Der Beschwerdeführer sieht sich durch den angefochtenen Bescheid in seinen Rechten dadurch verletzt, daß ihm zu Unrecht Verstöße gegen §§ 3 Abs. 1, Abs. 2 und Abs. 6 sowie 4 Abs. 1 ADV als auch zu Unrecht ein vorsätzlicher Verstoß gegen § 3 Abs. 7 ADV angelastet wird. Er sieht sich weiter durch Verfahrensmängel (Nichtbeischaffung der Niederschriften der UN-Militärpolizei trotz Antrag und mangelhafte Begründung bezüglich der Lösung der Rechtsfrage) verletzt.
In Ausführung dieses Beschwerdepunktes bringt der Beschwerdeführer unter dem Gesichtspunkt einer Rechtswidrigkeit des Inhaltes zunächst vor, ein Verstoß gegen § 3 Abs. 1 ADV könne nur darin erblickt werden, daß er durch die ihm zur Last gelegte Handlung nicht alles unterlassen habe, was das Ansehen des Bundesheeres beeinträchtigen könne.

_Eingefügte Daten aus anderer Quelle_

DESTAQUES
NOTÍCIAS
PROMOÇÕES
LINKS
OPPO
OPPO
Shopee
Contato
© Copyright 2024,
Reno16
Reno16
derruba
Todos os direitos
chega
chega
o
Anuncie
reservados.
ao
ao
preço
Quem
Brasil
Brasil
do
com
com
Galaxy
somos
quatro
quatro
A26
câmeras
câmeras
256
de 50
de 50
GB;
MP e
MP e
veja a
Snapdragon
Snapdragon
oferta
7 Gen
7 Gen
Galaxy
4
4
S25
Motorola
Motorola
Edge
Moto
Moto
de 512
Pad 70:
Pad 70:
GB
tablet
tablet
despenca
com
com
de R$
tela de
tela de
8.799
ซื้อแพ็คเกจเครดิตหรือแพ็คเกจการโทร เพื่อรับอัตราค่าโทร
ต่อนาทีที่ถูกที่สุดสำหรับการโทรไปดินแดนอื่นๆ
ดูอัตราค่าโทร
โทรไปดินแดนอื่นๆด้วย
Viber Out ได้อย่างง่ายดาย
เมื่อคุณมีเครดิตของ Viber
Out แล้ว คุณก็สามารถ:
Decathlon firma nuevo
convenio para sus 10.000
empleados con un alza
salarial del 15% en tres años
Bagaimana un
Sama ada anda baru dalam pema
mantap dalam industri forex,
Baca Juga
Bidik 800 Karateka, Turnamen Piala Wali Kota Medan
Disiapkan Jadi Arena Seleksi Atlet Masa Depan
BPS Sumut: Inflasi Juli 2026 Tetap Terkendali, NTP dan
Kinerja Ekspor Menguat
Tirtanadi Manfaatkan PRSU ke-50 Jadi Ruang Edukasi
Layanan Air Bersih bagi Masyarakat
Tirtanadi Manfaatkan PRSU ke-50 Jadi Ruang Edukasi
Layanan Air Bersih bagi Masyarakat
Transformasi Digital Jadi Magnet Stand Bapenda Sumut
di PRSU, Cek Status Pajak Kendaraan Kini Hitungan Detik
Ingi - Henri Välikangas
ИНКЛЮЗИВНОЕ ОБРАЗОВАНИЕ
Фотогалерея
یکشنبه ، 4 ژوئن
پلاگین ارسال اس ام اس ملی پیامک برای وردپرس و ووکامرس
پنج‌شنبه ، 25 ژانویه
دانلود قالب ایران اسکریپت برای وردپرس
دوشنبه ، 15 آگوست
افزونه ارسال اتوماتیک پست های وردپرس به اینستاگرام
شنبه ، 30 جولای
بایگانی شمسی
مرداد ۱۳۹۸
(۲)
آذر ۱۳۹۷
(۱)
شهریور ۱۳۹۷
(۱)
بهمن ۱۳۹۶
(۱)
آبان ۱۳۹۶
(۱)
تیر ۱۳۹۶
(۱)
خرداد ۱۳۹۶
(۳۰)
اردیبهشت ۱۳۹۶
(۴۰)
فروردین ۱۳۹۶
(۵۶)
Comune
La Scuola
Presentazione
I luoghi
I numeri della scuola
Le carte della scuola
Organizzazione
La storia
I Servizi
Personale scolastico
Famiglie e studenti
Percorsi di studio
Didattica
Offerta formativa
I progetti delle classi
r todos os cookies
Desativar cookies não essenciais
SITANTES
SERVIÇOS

Die Subsumtion unter § 3 Abs. 1 ADV sei aber fehlerhaft: Im Vergleich mit § 3 Abs. 7 ADV stelle sich deren Abs. 1 nämlich als Generalnorm dar. § 3 Abs. 7 ADV, der - wie im Beschwerdefall gegeben - auf ein äußeres Verhalten des Soldaten abstelle, gehe nach den Grundsätzen der Spezialität dem § 3 Abs. 1 leg. cit. vor. Die ihm zur Last gelegte Tat könne daher in objektiver Hinsicht nur § 3 Abs. 7 ADV unterstellt werden.
Zutreffend hat der Beschwerdeführer darauf hingewiesen, daß sein Verhalten bei Anwendung des § 3 Abs. 1 ADV von vornherein nur der in deren zweiten Satz normierten Dienstpflichtverletzung "Ansehensverlust des Bundesheeres" (1. Tatbestand) zugeordnet werden könnte. Dies hat die belangte Behörde auch offenbar in Auseinandersetzung mit dem Berufungsvorbringen des Beschwerdeführers (partielle Anerkennung der Schädigung des Ansehens des Bundesheeres) so gesehen, sodaß davon auszugehen ist, daß dem Beschwerdeführer auch nur diese Dienstpflichtverletzung zur Last gelegt wurde. Insoferne ist der unklare Spruch aus der Begründung des angefochtenen Bescheides einschränkend auszulegen. Es trifft zu, daß nach dem Wortlaut die in § 3 Abs. 1 Satz 2 ADV umschriebene Verhaltensweise (Beeinträchtigung des Ansehens des Bundesheeres) auch für den Soldaten "außer Dienst" in Betracht kommt, fehlt doch der sonst in § 3 ADV mehrfach einschränkend verwendete Begriff "im Dienst" (vgl. z.B. § 3 Abs. 3 und 5, aber auch § 3 Abs. 7 leg. cit., der die Wendung "in oder außer Dienst" enthält). Dazu kommt noch, daß zwischen dem ersten und dem zweiten Satz des § 3 Abs. 1 ADV ein innerer Zusammenhang besteht. Nun bezieht sich aber der erste Satz dieser Regelung zweifellos auch insoweit auf den sich "außer Dienst" befindlichen Soldaten, als dieser seiner Pflicht zu jederzeitiger Diensterfüllung in diesem Fall bei entsprechendem Anlaß dadurch nachzukommen hat, daß er alles nach der jeweiligen Situation Zumutbare zu unternehmen hat, um das Wiederaufnehmen seiner dienstlichen Verwendung sicherzustellen (z.B. Kontaktaufnahme mit der eigenen Einheit; Melden bei der nächsten militärischen Dienststelle usw.). Lege non distinguente umfaßt daher § 3 Abs. 1 Satz 2 1. Tatbestand ADV auch das außerdienstliche Verhalten des Soldaten.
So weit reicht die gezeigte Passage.